WHAT TO DO ->
Within the records below, find each line with the word "Piscine" and copy it out.

DATA FOR PROCESSING ->
• • • • •

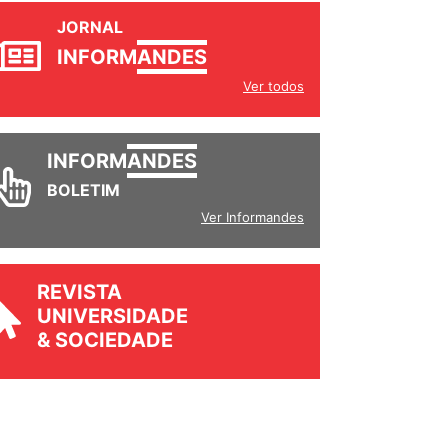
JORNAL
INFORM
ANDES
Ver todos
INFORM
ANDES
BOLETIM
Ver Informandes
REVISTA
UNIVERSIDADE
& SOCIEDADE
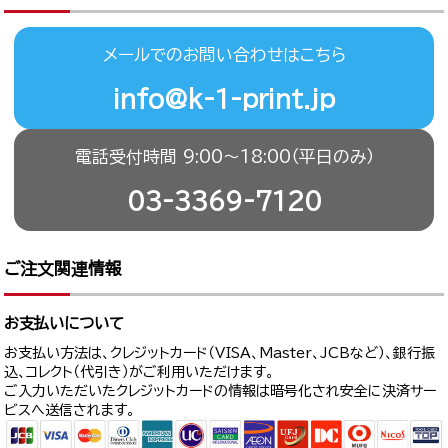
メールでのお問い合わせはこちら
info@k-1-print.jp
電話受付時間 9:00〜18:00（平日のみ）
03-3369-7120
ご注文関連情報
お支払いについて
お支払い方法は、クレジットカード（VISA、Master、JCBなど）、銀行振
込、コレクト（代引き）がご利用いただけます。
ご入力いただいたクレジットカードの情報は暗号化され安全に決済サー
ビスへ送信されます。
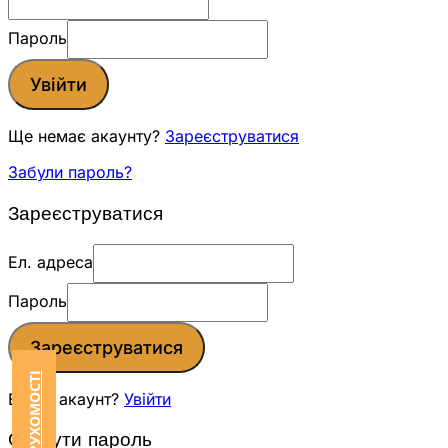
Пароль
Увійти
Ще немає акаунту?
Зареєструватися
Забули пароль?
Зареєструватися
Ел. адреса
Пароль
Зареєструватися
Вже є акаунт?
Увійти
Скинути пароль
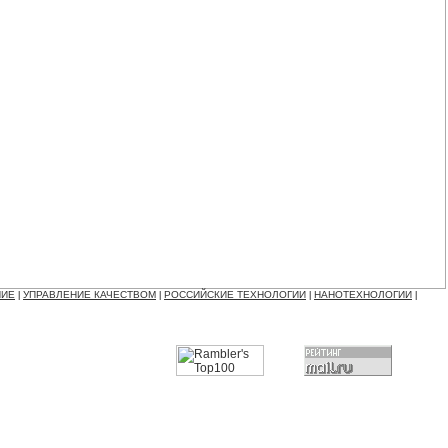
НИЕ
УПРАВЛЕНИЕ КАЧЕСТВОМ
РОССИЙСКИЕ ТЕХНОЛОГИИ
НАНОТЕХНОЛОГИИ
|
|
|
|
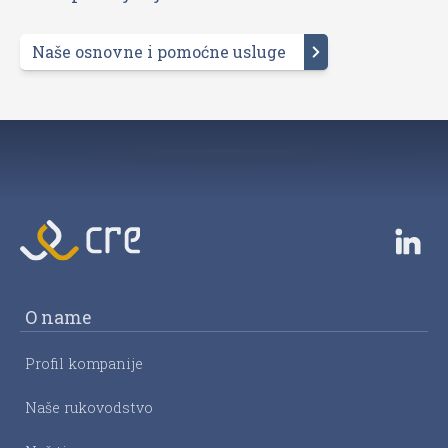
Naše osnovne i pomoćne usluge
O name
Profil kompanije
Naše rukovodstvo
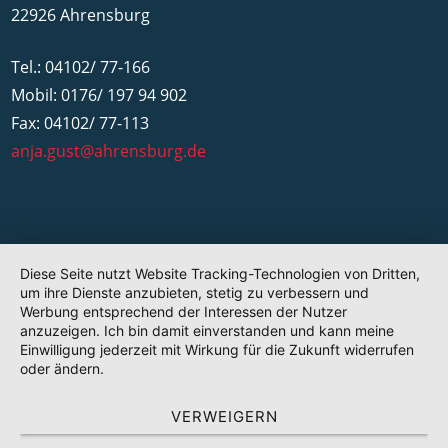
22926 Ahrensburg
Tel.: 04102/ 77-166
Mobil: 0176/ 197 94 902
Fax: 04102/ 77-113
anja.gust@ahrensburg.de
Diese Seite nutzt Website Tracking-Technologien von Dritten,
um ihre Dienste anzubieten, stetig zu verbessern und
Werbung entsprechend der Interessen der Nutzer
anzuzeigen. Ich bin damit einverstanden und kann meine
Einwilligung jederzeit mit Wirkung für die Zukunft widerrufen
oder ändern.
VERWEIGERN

• • • • •

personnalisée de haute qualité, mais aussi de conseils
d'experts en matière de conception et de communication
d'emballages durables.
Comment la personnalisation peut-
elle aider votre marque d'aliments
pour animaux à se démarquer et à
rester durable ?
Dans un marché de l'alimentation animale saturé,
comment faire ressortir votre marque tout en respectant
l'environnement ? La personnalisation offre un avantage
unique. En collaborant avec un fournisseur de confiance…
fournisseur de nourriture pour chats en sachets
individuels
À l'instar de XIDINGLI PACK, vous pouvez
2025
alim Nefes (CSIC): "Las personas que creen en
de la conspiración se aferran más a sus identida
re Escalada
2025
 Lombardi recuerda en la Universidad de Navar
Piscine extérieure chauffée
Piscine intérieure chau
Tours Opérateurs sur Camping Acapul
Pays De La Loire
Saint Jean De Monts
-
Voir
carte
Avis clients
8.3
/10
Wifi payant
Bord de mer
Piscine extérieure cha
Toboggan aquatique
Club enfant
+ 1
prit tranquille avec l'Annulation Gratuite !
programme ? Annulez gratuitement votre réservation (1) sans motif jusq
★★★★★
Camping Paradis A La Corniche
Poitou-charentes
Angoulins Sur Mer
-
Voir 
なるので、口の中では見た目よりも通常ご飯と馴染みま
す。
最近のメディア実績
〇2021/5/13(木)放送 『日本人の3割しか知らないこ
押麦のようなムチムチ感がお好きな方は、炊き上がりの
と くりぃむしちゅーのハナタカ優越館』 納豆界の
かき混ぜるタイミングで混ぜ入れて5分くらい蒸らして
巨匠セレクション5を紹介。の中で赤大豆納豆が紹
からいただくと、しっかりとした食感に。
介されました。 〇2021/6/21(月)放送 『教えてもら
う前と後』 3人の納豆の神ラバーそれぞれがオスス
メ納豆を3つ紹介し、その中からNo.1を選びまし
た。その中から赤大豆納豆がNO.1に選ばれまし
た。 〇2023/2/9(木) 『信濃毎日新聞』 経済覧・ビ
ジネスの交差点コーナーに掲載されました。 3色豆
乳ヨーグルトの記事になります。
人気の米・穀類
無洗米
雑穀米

• • • • •

WRITTEN ANSWER ->
Piscine extérieure chauffée
Piscine intérieure chau
Piscine extérieure cha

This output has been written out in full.